RIL to emerge as most profitable company

Reliance Industries (RIL) — India’s largest company by turnover and exports — is also set to become the country’s single-largest profitable company in FY10, thanks to its second refinery at Jamnagar and KG basin gas, when it publishes its results on Friday. On a consolidated basis, however, the ONGC Group, which includes ONGC and its subsidiaries Mangalore Refinery and ONGC Videsh, is likely to retain its leadership.

RIL, which reported a net profit of Rs 1,1526 crore for the first nine months of FY10 — around Rs 1,465 crore lower than ONGC’s — is expected to surpass the state-owned oil major’s last quarter standalone profits by over Rs 1,500 crore, according to various analyst estimates. Both companies report their quarterly numbers on a standalone basis while consolidating the numbers of subsidiaries in their annual results. ONGC Group’s consolidated net profit for FY10 is likely to remain above Rs 20,000 crore as in the previous two years.

The refining as well as E&P businesses would be the key drivers of profit growth, said Deepak Pareek, an analyst with Angel Broking. “RIL is likely to report strong performance during the quarter, primarily on account of increase in gas production and better refining margins,” he mentioned. In the past, only in FY08 had RIL’s profits surpassed those of ONGC’s, on account of extraordinary income of Rs 4,733 crore on sale of Reliance Petroleum shares. Excluding the impact of this extraordinary income, profits from operations were below that of ONGC’s.

However, now, for the first time, RIL’s profits from normal business activities, that are considered sustainable in future, are set to cross Rs 16,700 crore on a standalone basis for FY10 — the largest for any listed Indian company. ONGC, which was the single-largest profit-making company so far, is expected to close FY10 with a net profit of around Rs 16,200 crore.

In the current year, RIL’s subsidiary raised over Rs 9,300 crore through sale of treasury shares, which will add to its consolidated numbers.
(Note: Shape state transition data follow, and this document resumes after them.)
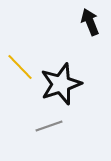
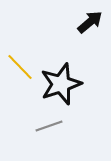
black arrow: rotated 72 degrees clockwise
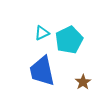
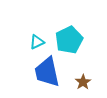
cyan triangle: moved 5 px left, 9 px down
blue trapezoid: moved 5 px right, 1 px down
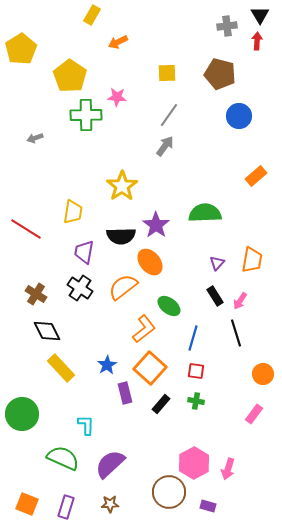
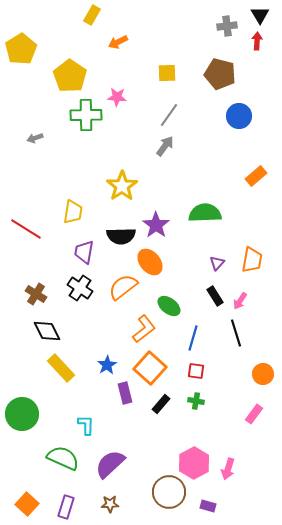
orange square at (27, 504): rotated 20 degrees clockwise
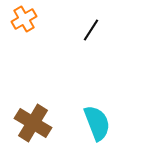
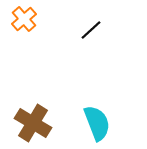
orange cross: rotated 10 degrees counterclockwise
black line: rotated 15 degrees clockwise
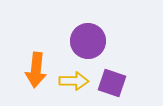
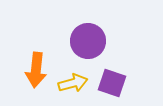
yellow arrow: moved 1 px left, 2 px down; rotated 16 degrees counterclockwise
Although extraordinary, these profits could take RIL’s consolidated profit to a historical high hitherto unseen in Corporate India.

RIL, which is also India’s largest company by market capitalisation with a 13.2% weightage in the Sensex, witnessed a strong 46% increase in volumes in the first nine months of FY10, as its second refinery gradually reached full capacity. Higher average crude oil price — at around $78 per barrel during the March 2010 quarter as against $45 in the year ago period — is also set to boost revenues.
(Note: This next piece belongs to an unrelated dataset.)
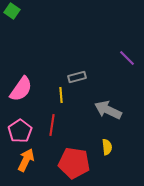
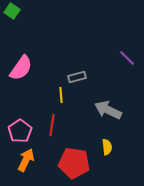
pink semicircle: moved 21 px up
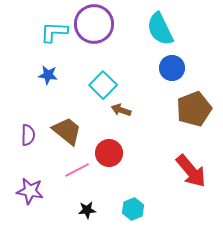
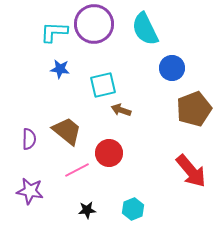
cyan semicircle: moved 15 px left
blue star: moved 12 px right, 6 px up
cyan square: rotated 32 degrees clockwise
purple semicircle: moved 1 px right, 4 px down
Fuelled by both volume and value growth, the company is expected to double its revenues in the last quarter of the year, with gross refining margins recovering from $5.9 in December 2009 quarter to $8-8.5 per barrel in March 2010 quarter. The company had recorded a refining margin of $9.6 per barrel in the March 2009 quarter. While all its segments are expected to contribute to the growth drive, the key impetus will come from the E&P business.

“With gas volumes averaging above 60 MMSCMD during the March 2010 quarter, the E&P business would show the biggest profit growth against the year ago period,” mentioned Sandeep Randery, senior research analyst with BRICS Securities.

Independent advisor SP Tulsian concurs. He says that the firm is expected to report a 257% jump in its profits from the E&P segment for the March 2010 quarter on a Y-o-Y basis at Rs 1,690 crore, while the petrochemicals and refining businesses may post a modest growth of 24% and 12%, respectively.